■ GIVEN RECORDS ■

▬▬▬▬▬▬▬▬▬▬

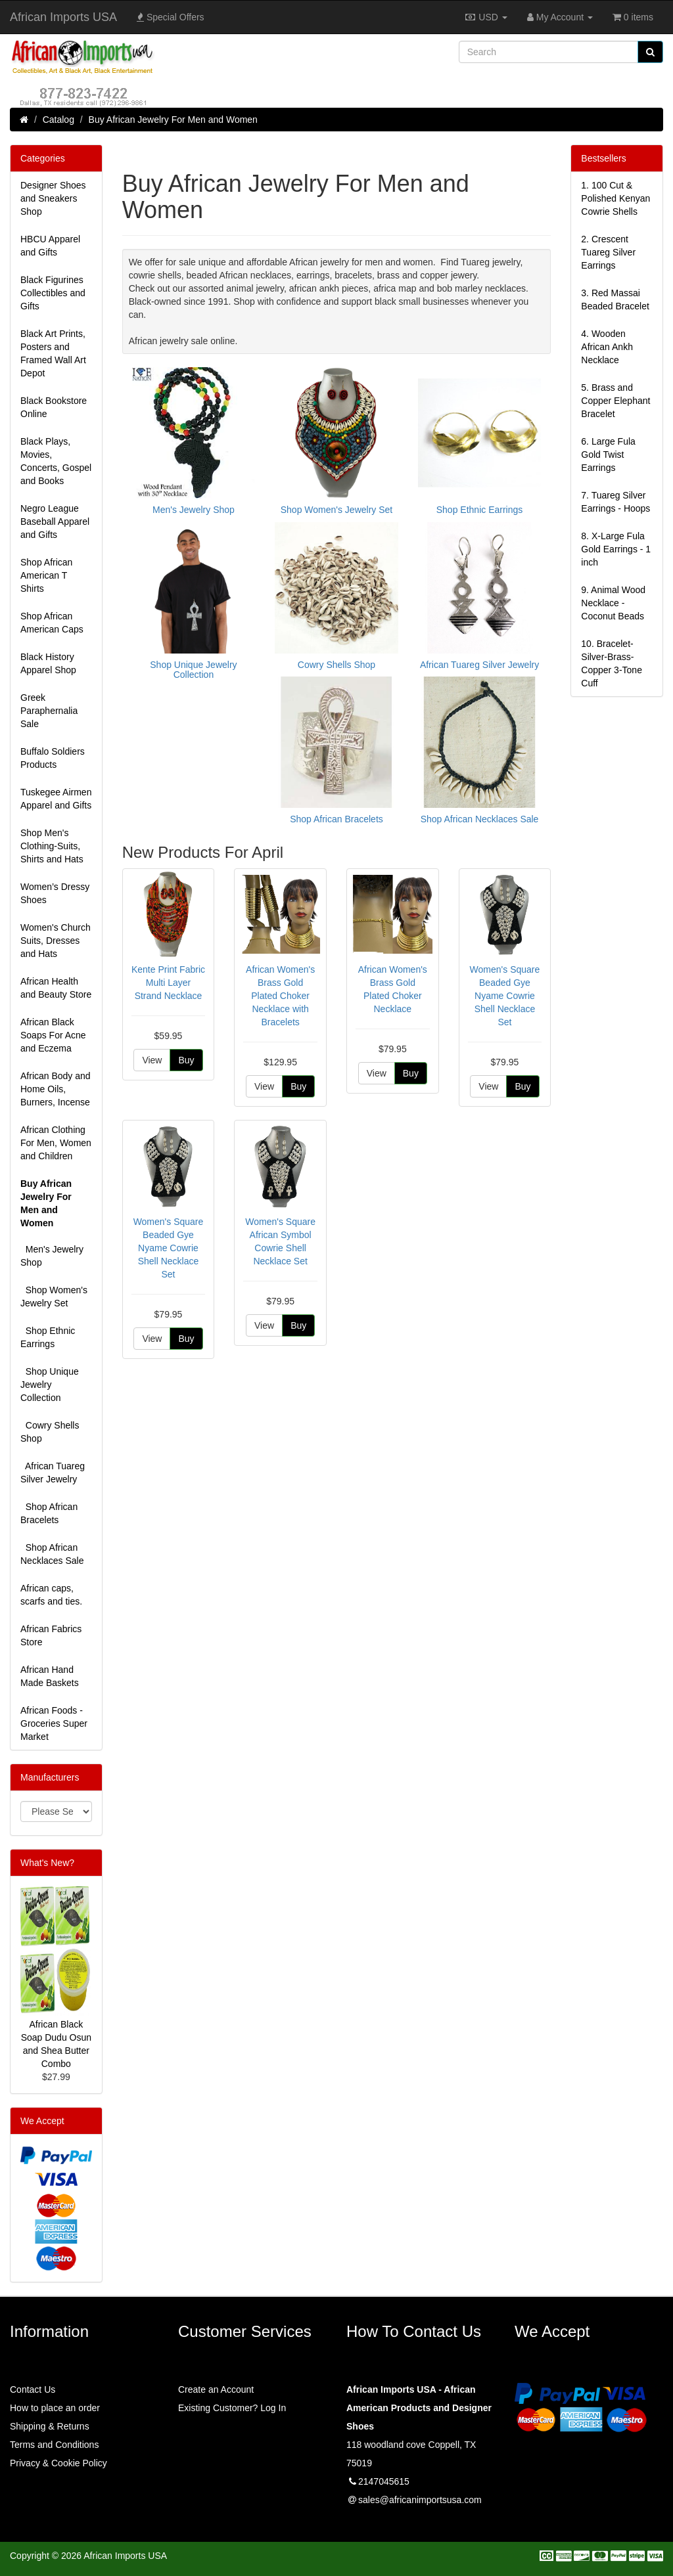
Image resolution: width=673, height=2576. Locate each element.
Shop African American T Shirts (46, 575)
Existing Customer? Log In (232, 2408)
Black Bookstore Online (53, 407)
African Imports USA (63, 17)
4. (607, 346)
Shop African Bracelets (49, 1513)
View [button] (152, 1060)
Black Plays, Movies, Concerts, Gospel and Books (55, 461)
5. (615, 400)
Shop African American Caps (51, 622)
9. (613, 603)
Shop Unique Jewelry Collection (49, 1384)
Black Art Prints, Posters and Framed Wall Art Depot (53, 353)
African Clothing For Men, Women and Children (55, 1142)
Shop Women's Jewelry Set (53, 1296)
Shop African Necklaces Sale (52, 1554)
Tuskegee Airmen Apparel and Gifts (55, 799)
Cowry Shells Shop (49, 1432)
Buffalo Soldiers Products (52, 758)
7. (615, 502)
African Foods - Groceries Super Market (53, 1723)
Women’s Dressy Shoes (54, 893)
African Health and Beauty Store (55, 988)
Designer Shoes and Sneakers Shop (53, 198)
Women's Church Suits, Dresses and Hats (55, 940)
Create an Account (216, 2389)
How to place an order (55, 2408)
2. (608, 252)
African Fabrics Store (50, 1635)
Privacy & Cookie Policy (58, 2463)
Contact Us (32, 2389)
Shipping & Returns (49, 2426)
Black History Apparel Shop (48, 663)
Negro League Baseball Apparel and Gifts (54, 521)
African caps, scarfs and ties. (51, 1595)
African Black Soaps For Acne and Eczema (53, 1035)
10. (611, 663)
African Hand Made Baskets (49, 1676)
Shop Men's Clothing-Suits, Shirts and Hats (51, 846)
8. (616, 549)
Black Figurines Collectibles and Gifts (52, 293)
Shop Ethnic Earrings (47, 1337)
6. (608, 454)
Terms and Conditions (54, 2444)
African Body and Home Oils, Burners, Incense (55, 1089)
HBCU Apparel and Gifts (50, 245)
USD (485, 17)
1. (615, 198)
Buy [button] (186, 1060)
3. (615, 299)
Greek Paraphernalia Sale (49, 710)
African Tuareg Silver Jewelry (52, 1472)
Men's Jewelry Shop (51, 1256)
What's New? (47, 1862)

▬▬▬▬▬▬▬▬▬▬

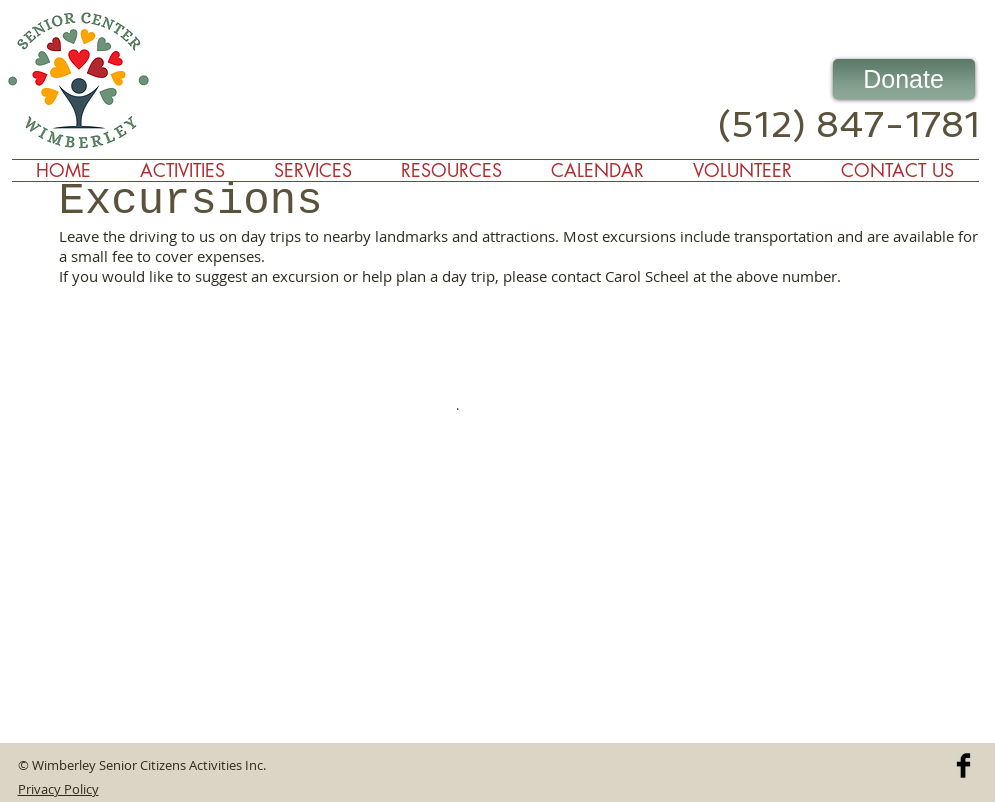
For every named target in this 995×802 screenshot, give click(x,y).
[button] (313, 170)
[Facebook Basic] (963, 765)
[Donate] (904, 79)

▬▬▬▬▬▬▬▬▬▬

■ EXERCISE BRIEF ■
Once the line with "Shop African American Caps (51, 622)" is found in the records above, print exactly that line and every line after it through the line with "6. (608, 454)".

■ RESULT FOR THIS EXERCISE ■
Shop African American Caps (51, 622)
9. (613, 603)
Shop Unique Jewelry Collection (49, 1384)
Black Art Prints, Posters and Framed Wall Art Depot (53, 353)
African Clothing For Men, Women and Children (55, 1142)
Shop Women's Jewelry Set (53, 1296)
Shop African Necklaces Sale (52, 1554)
Tuskegee Airmen Apparel and Gifts (55, 799)
Cowry Shells Shop (49, 1432)
Buffalo Soldiers Products (52, 758)
7. (615, 502)
African Foods - Groceries Super Market (53, 1723)
Women’s Dressy Shoes (54, 893)
African Health and Beauty Store (55, 988)
Designer Shoes and Sneakers Shop (53, 198)
Women's Church Suits, Dresses and Hats (55, 940)
Create an Account (216, 2389)
How to place an order (55, 2408)
2. (608, 252)
African Fabrics Store (50, 1635)
Privacy & Cookie Policy (58, 2463)
Contact Us (32, 2389)
Shipping & Returns (49, 2426)
Black History Apparel Shop (48, 663)
Negro League Baseball Apparel and Gifts (54, 521)
African caps, scarfs and ties. (51, 1595)
African Black Soaps For Acne and Eczema (53, 1035)
10. (611, 663)
African Hand Made Baskets (49, 1676)
Shop Men's Clothing-Suits, Shirts and Hats (51, 846)
8. (616, 549)
Black Figurines Collectibles and Gifts (52, 293)
Shop Ethnic Earrings (47, 1337)
6. (608, 454)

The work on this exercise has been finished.